Mo Mowlam was not only one of the most instantly recognisable politicians that I have known.
She was also one of the few who was genuinely loved by people.
By Peter Kilfoyle
Mo Mowlam had 'a natural way with people'
Not, I hasten to add, by many of her fellow politicians - there are too many egos in politics vying for the same popularity. No, I am talking about ordinary citizens of this land of ours.
She had a very natural way with people. It was not based on affectation or the courting of popularity.
Very simply, she had an instinctive empathy with the people she met.
Mo required no urging to relate to those she was privileged to represent. Her genuine interest in all whom she met was readily apparent.
She had, after all, chosen to study anthropology - the study of man - because of her natural inclination to understand those around her.
I recall her support for a junior Labour Party staff worker who was going through emotional difficulties; her rapport with those she would meet on the street or in a hotel - not just the guests, but the employees; her genuine interest in the minutiae of others' lives.
This is not always appreciated.
Indeed, her informality upset many traditionalists, who could not always accept Mo's familiarity with either themselves or staff.
On one occasion, my wife, youngest son and I visited her at Hillsborough. Mo arranged for the cook's son to be company for our son, and she was more solicitous about the well-being of the two boys than of anyone else around.
Some of her civil servants found this relaxed Mo difficult to cope with.
She had no side to her, and cared not a jot for what people thought of her.
Many years ago, I had bumped into Mo on a train in the days when she still smoked. She had run out of cigarettes and was dismayed momentarily by the fact that I had none.
Although already establishing herself a profile with the public, she promptly went around the smokers in the carriage, asking each of them for two cigarettes for herself and her colleague.
She returned with enough cigarettes to choke a donkey and unashamedly placed them in a heap on the table between us.
Northern Ireland progress
Mo carved out a special place in politics based on her essential decency and humanity.
She captured the imagination and the hearts of many of the antagonists in Northern Ireland.
Peter Kilfoyle said it was a sad day when Mo Mowlam quit politics
I doubt whether there would have been such progress without her work.
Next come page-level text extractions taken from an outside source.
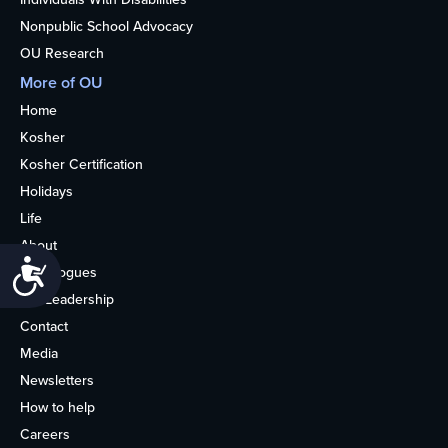
Nonpublic School Advocacy
OU Research
More of OU
Home
Kosher
Kosher Certification
Holidays
Life
About
Accessibility
Synagogues
OU Leadership
Contact
Media
Newsletters
How to help
Careers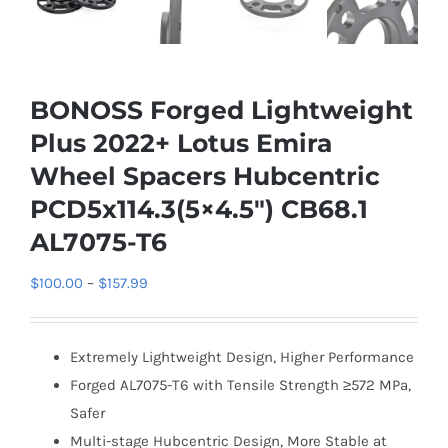
BONOSS Forged Lightweight
Plus 2022+ Lotus Emira
Wheel Spacers Hubcentric
PCD5x114.3(5×4.5″) CB68.1
AL7075-T6
Price
$
100.00
–
$
157.99
range:
$100.00
Extremely Lightweight Design, Higher Performance
through
Forged AL7075-T6 with Tensile Strength ≥572 MPa,
$157.99
Safer
Multi-stage Hubcentric Design, More Stable at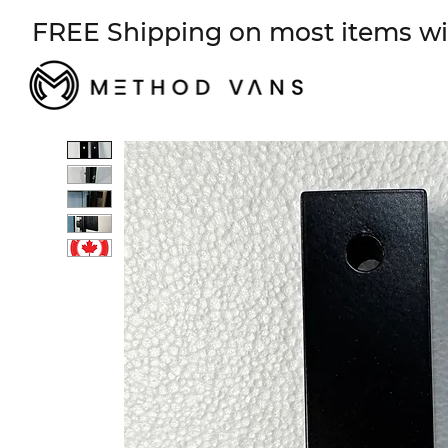
FREE Shipping on most items wi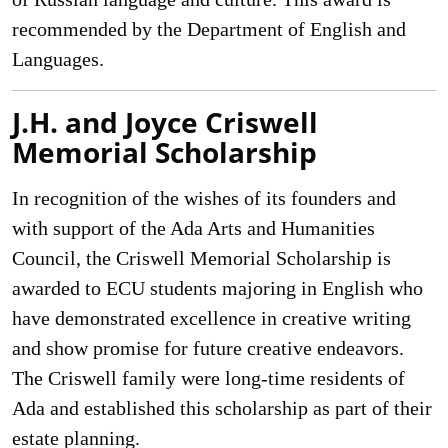
recommended by the Department of English and
Languages.
J.H. and Joyce Criswell
Memorial Scholarship
In recognition of the wishes of its founders and
with support of the Ada Arts and Humanities
Council, the Criswell Memorial Scholarship is
awarded to ECU students majoring in English who
have demonstrated excellence in creative writing
and show promise for future creative endeavors.
The Criswell family were long-time residents of
Ada and established this scholarship as part of their
estate planning.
Mind you, she felt she had been squeezed out when the prime minister decided to take the reins.
Her straightforward honesty had upset Tony Blair prior to 1997.
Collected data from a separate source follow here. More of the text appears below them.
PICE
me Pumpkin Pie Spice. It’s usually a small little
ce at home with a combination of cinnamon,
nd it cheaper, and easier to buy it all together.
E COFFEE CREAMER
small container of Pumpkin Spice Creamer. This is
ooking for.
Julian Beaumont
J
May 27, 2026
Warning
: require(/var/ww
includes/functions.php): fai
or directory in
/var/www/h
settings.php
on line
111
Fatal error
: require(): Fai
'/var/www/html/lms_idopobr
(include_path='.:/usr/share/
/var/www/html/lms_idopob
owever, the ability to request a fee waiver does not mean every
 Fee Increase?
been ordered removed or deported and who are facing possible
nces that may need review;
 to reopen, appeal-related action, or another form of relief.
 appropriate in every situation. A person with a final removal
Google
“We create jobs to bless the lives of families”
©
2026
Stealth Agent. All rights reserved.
En route to the Question Time studio shortly after Tony Blair was elected leader, she had remarked to Tory minister John Patten that Tony was already worried whether No 10 was big enough for him and his family.
Patten repeated this on television, causing a major political row at Mo's expense.
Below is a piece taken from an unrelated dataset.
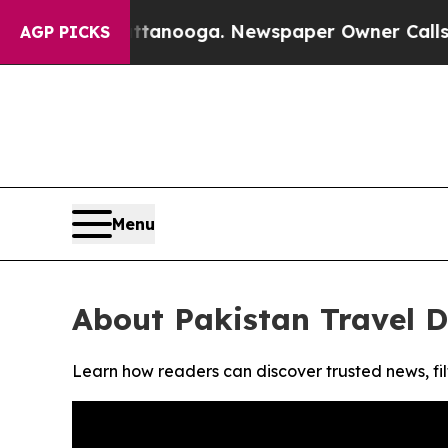
os in Chattanooga. Newspaper Owner Calls the P
AGP PICKS
Menu
About Pakistan Travel D
Learn how readers can discover trusted news, fil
However, Patten's junior minister, Eric Forth, remonstrated with him for betraying Mo's confidence. Her charm had even penetrated Eric's tough Tory exterior.
Her Cabinet Office days were marked particularly by Mo's work on drugs, although she had already read the runes on her deteriorating health.
Thus it was a sad day when she decided to quit politics in 2001, to concentrate on her charity work.
She and her husband John - virtually her full time carer in recent years - settled for a life in the Kent countryside.
Mo was still doing lectures and promoting her MoMo charity.
Mo Mowlam had given the Labour government a human dimension lacking since her departure. It has missed her forthright honesty and her passion for social justice.
The rest of us will miss the joy she brought to every occasion, at work or at play.
The world is a smaller, darker place with her passing.